NAME

Work_Queue::Task - Perl Work Queue Task bindings.

SYNOPSIS

The objects and methods provided by this package correspond to the native C API in work_queue.h for task creation and manipulation. This module is automatically loaded with Work_Queue.

                use Work_Queue;

                my $t = Work_Queue::Task->new($command);
                $t->specify_input_file(local_name => 'some_name', remote_name => 'some_other_name');
                $t->specify_output_file('some_name');

                $q->submit($t);

                $t = $q->wait(5);

                if($t) {
                                my $resources = $t->resources_measured;
                                print $resources->{resident_memory}, '\n';
                }

METHODS

Work_Queue::Task

Work_Queue::Task->new('/some/command < input > output');

Create a new task specification.

command

The shell command line to be exected by the task.

specify_tag

Attach a user defined logical name to the task.

tag

The tag to be assigned.

specify_category

Label the task with the given category. It is expected that tasks with the same category have similar resources requirements (e.g. for fast abort).

tag

The name of the category.

specify_feature

Label the task with the given user-defined feature. The task will only run on a worker that provides (--feature option) such feature.

name

The name of the required feature.

clone

Return a copy of this task.

specify_command

Set the command to be executed by the task.

command

The command to be executed.

specify_algorithm

Set the worker selection algorithm for task.

algorithm

One of the following algorithms to use in assigning a task to a worker:

WORK_QUEUE_SCHEDULE_FCFS
WORK_QUEUE_SCHEDULE_FILES
WORK_QUEUE_SCHEDULE_TIME
WORK_QUEUE_SCHEDULE_RAND

specify_preferred_host

Indicate that the task would be optimally run on a given host.

hostname

The hostname to which this task would optimally be sent.

specify_file

Add a file to the task.

local_name

The name of the file on local disk or shared filesystem.

remote_name

The name of the file at the execution site.

type

Must be one of the following values: $Work_Queue::WORK_QUEUE_INPUT or $Work_Queue::WORK_QUEUE_OUTPUT

flags

May be zero to indicate no special handling, or any of the following or'd together:

$Work_Queue::WORK_QUEUE_NOCACHE
$Work_Queue::WORK_QUEUE_CACHE
$Work_Queue::WORK_QUEUE_WATCH
$Work_Queue::WORK_QUEUE_FAILURE_ONLY
cache

Whether the file should be cached at workers. By default this is enabled.

failure_only

For output files only, whether the file should be retrieved only when the task fails. On successful executions the file will not be retrieved.

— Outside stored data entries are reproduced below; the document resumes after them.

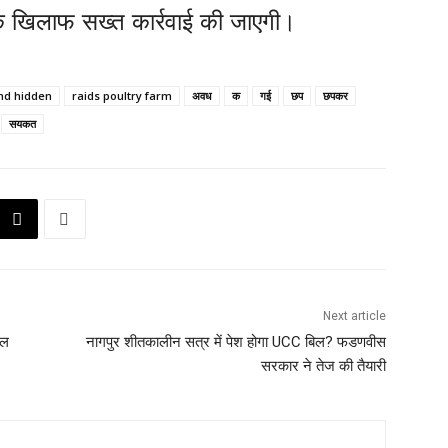
ं के खिलाफ सख्त कार्रवाई की जाएगी।
und hidden
raids poultry farm
अवध
क
गई
छप
छपकर
सयकत
Next article
ूल
नागपुर शीतकालीन सत्र में पेश होगा UCC बिल? फडणवीस
सरकार ने तेज की तैयारी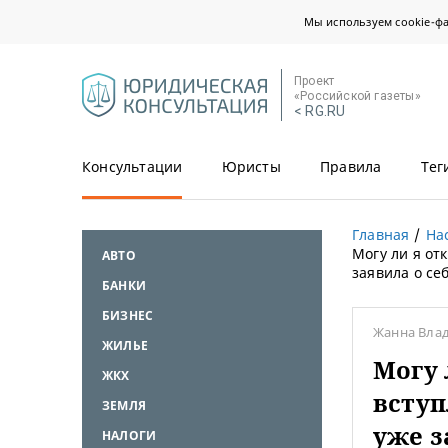
Мы используем cookie-ф
Проект
«Российской газеты»
< RG.RU
Консультации
Юристы
Правила
Тег
Главная
На
Могу ли я от
АВТО
заявила о се
БАНКИ
БИЗНЕС
Жанна Вла
ЖИЛЬЕ
Могу 
ЖКХ
вступ
ЗЕМЛЯ
уже з
НАЛОГИ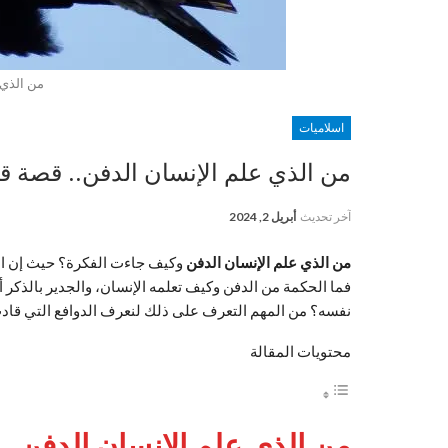
من الذي 
اسلاميات
من الذي علم الإنسان الدفن.. قصة قا
آخر تحديث
أبريل 2, 2024
من الذي علم الإنسان الدفن
وكيف جاءت الفكرة؟ حيث إن الدف
فما الحكمة من الدفن وكيف تعلمه الإنسان، والجدير بالذكر 
نفسه؟ من المهم التعرف على ذلك لنعرف الدوافع التي قادت
محتويات المقالة
من الذي علم الإنسان الدفن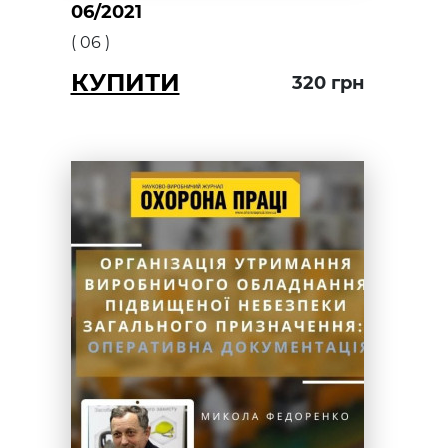
06/2021
(
06
)
КУПИТИ
320
грн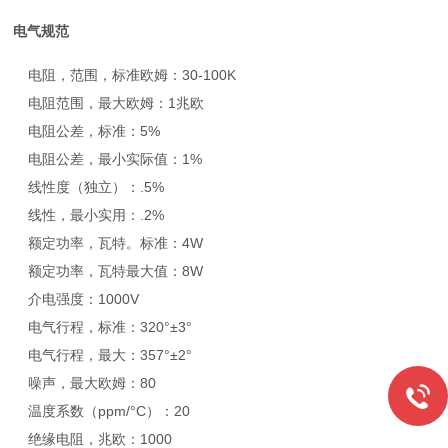
电气规范
电阻，范围，标准欧姆：30-100K
电阻范围，最大欧姆：1兆欧
电阻公差，标准：5%
电阻公差，最小实际值：1%
线性度（独立）：.5%
线性，最小实用：.2%
额定功率，瓦特。标准：4W
额定功率，瓦特最大值：8W
介电强度：1000V
电气行程，标准：320°±3°
电气行程，最大：357°±2°
噪声，最大欧姆：80
温度系数（ppm/°C）：20
绝缘电阻，兆欧：1000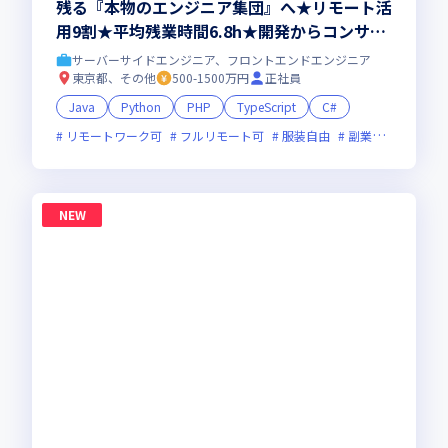
残る『本物のエンジニア集団』へ★リモート活
用9割★平均残業時間6.8h★開発からコンサル
領域まで、一気通貫でキャリアを作りたいあな
サーバーサイドエンジニア、フロントエンドエンジニア
たにオススメの環境です！
東京都、その他
500-1500万円
正社員
Java
Python
PHP
TypeScript
C#
リモートワーク可
フルリモート可
服装自由
副業可
オンラ
NEW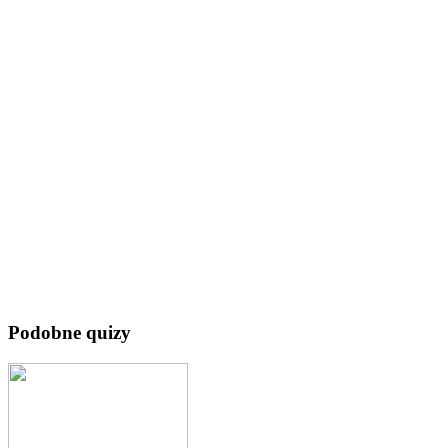
Podobne quizy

                $t->specify_file(local_name => ...);

                $t->specify_file(local_name => ..., remote_name => ..., );

specify_file_command

Add a file to the task which will be transfered with a command at the worker.

remote_name

The name of the file at the execution site.

cmd

The shell command to transfer the file. Any occurance of the string %% will be replaced with the internal name that work queue uses for the file.

type

Must be one of the following values: $Work_Queue::WORK_QUEUE_INPUT or $Work_Queue::WORK_QUEUE_OUTPUT

flags

May be zero to indicate no special handling, or any of the following or'd together:

$Work_Queue::WORK_QUEUE_NOCACHE
$Work_Queue::WORK_QUEUE_CACHE
$Work_Queue::WORK_QUEUE_FAILURE_ONLY
cache

Whether the file should be cached at workers. By default this is enabled.

failure_only

For output files only, whether the file should be retrieved only when the task fails. On successful executions the file will not be retrieved.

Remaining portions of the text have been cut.